Stored dataset items:
◇ ◇ ◇ ◇ ◇ ◇ ◇

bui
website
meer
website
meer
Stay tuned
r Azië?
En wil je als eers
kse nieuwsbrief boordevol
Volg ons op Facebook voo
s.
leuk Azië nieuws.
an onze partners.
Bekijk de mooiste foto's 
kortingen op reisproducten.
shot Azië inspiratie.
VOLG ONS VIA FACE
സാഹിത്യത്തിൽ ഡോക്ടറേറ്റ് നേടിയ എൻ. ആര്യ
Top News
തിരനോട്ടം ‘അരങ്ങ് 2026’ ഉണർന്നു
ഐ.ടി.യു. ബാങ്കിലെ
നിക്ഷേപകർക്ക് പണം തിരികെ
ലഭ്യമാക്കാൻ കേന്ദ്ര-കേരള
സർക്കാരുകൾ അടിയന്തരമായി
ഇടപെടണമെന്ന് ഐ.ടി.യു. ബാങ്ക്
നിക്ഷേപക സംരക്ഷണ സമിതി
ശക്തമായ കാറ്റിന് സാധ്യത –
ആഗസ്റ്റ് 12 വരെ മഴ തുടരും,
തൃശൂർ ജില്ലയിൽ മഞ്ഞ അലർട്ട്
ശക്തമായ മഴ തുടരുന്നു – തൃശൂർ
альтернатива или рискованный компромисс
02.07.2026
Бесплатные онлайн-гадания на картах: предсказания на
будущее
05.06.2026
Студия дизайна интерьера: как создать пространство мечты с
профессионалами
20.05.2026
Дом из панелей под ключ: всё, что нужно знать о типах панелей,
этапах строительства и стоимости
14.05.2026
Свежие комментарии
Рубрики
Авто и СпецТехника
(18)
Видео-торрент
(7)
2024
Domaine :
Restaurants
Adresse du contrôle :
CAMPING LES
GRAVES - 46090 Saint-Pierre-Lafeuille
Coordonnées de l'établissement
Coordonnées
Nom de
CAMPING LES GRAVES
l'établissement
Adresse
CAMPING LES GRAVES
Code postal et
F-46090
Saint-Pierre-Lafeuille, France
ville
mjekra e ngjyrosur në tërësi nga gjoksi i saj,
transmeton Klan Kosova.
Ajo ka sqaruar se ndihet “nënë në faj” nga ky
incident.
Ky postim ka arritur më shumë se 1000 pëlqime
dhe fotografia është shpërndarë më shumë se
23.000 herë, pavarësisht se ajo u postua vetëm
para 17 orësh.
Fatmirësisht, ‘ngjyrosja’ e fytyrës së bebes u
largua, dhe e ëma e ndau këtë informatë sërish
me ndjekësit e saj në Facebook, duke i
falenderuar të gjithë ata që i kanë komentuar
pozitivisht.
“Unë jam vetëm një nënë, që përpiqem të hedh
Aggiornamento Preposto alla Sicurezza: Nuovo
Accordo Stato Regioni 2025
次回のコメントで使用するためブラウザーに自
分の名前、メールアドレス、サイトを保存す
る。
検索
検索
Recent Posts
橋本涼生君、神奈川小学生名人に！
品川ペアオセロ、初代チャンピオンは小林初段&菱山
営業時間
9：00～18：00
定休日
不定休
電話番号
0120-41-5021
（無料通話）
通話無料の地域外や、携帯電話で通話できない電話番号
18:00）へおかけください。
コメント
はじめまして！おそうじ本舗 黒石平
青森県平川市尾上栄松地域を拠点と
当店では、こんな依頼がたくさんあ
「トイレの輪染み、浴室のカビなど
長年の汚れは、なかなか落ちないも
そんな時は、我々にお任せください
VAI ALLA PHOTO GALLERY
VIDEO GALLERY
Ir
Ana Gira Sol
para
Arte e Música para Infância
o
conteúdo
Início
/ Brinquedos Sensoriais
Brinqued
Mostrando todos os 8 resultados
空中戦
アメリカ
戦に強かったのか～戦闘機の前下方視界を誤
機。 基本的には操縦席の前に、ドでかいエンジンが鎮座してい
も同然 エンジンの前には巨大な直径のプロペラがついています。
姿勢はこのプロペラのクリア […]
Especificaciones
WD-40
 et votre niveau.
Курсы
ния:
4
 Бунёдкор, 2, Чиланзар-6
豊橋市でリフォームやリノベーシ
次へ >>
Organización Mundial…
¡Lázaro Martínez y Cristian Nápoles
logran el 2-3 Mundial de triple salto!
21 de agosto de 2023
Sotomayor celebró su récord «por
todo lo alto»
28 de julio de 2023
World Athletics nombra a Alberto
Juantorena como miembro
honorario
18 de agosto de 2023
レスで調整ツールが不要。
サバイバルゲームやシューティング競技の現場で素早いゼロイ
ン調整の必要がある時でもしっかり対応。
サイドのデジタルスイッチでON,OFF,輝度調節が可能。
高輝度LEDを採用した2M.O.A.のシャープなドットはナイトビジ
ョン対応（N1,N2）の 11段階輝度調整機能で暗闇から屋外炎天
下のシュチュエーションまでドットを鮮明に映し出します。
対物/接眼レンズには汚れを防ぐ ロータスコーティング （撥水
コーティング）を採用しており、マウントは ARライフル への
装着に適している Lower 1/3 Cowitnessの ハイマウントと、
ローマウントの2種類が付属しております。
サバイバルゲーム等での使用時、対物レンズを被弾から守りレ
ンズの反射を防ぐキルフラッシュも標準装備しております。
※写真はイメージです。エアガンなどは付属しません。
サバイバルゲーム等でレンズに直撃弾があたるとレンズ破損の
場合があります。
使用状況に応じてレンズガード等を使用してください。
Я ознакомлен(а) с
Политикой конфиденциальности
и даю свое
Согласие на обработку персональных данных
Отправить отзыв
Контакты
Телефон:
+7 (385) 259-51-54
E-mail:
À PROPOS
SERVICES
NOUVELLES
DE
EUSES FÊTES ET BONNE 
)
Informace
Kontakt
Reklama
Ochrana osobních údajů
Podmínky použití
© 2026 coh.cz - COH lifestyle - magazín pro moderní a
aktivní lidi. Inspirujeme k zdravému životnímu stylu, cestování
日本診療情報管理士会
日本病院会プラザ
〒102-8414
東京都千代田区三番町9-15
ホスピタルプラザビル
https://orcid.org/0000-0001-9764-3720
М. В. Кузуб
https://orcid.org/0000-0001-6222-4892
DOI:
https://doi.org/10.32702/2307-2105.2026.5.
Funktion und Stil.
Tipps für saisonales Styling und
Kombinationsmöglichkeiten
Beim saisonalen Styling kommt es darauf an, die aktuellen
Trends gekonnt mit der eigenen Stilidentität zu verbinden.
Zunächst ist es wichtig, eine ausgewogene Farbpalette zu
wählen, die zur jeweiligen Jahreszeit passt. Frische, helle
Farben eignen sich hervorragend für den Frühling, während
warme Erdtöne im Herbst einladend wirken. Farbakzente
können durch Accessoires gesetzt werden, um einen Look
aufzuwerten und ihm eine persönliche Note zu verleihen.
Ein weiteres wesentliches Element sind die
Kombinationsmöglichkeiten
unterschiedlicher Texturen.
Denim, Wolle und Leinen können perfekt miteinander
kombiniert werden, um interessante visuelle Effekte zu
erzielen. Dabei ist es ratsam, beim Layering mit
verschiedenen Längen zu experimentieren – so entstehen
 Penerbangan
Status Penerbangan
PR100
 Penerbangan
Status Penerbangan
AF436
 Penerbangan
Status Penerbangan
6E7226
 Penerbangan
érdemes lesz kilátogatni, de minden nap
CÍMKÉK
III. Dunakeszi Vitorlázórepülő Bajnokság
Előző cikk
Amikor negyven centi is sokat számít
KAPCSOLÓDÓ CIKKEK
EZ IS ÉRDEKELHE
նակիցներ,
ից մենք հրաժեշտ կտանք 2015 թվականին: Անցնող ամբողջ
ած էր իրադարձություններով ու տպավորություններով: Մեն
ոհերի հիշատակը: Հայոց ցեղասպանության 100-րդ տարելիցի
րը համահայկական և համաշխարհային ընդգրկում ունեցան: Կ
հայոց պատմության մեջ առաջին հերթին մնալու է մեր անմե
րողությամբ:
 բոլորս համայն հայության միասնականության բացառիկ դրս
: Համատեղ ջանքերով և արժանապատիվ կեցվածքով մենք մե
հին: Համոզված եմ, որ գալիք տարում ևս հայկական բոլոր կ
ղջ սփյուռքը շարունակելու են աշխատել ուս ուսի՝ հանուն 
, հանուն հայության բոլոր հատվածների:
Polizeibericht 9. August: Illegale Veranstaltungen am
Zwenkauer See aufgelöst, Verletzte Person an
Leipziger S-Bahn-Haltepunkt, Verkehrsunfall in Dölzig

◇ ◇ ◇ ◇ ◇ ◇ ◇

■ DIRECTIONS ■
Print, from the entries above, the line with "kse nieuwsbrief boordevol", the line with "Ky postim ka arritur më shumë se 1000 pëlqime" and all lines between them, exactly and with nothing else.

■ EXERCISE OUTPUT ■
kse nieuwsbrief boordevol
Volg ons op Facebook voo
s.
leuk Azië nieuws.
an onze partners.
Bekijk de mooiste foto's 
kortingen op reisproducten.
shot Azië inspiratie.
VOLG ONS VIA FACE
സാഹിത്യത്തിൽ ഡോക്ടറേറ്റ് നേടിയ എൻ. ആര്യ
Top News
തിരനോട്ടം ‘അരങ്ങ് 2026’ ഉണർന്നു
ഐ.ടി.യു. ബാങ്കിലെ
നിക്ഷേപകർക്ക് പണം തിരികെ
ലഭ്യമാക്കാൻ കേന്ദ്ര-കേരള
സർക്കാരുകൾ അടിയന്തരമായി
ഇടപെടണമെന്ന് ഐ.ടി.യു. ബാങ്ക്
നിക്ഷേപക സംരക്ഷണ സമിതി
ശക്തമായ കാറ്റിന് സാധ്യത –
ആഗസ്റ്റ് 12 വരെ മഴ തുടരും,
തൃശൂർ ജില്ലയിൽ മഞ്ഞ അലർട്ട്
ശക്തമായ മഴ തുടരുന്നു – തൃശൂർ
альтернатива или рискованный компромисс
02.07.2026
Бесплатные онлайн-гадания на картах: предсказания на
будущее
05.06.2026
Студия дизайна интерьера: как создать пространство мечты с
профессионалами
20.05.2026
Дом из панелей под ключ: всё, что нужно знать о типах панелей,
этапах строительства и стоимости
14.05.2026
Свежие комментарии
Рубрики
Авто и СпецТехника
(18)
Видео-торрент
(7)
2024
Domaine :
Restaurants
Adresse du contrôle :
CAMPING LES
GRAVES - 46090 Saint-Pierre-Lafeuille
Coordonnées de l'établissement
Coordonnées
Nom de
CAMPING LES GRAVES
l'établissement
Adresse
CAMPING LES GRAVES
Code postal et
F-46090
Saint-Pierre-Lafeuille, France
ville
mjekra e ngjyrosur në tërësi nga gjoksi i saj,
transmeton Klan Kosova.
Ajo ka sqaruar se ndihet “nënë në faj” nga ky
incident.
Ky postim ka arritur më shumë se 1000 pëlqime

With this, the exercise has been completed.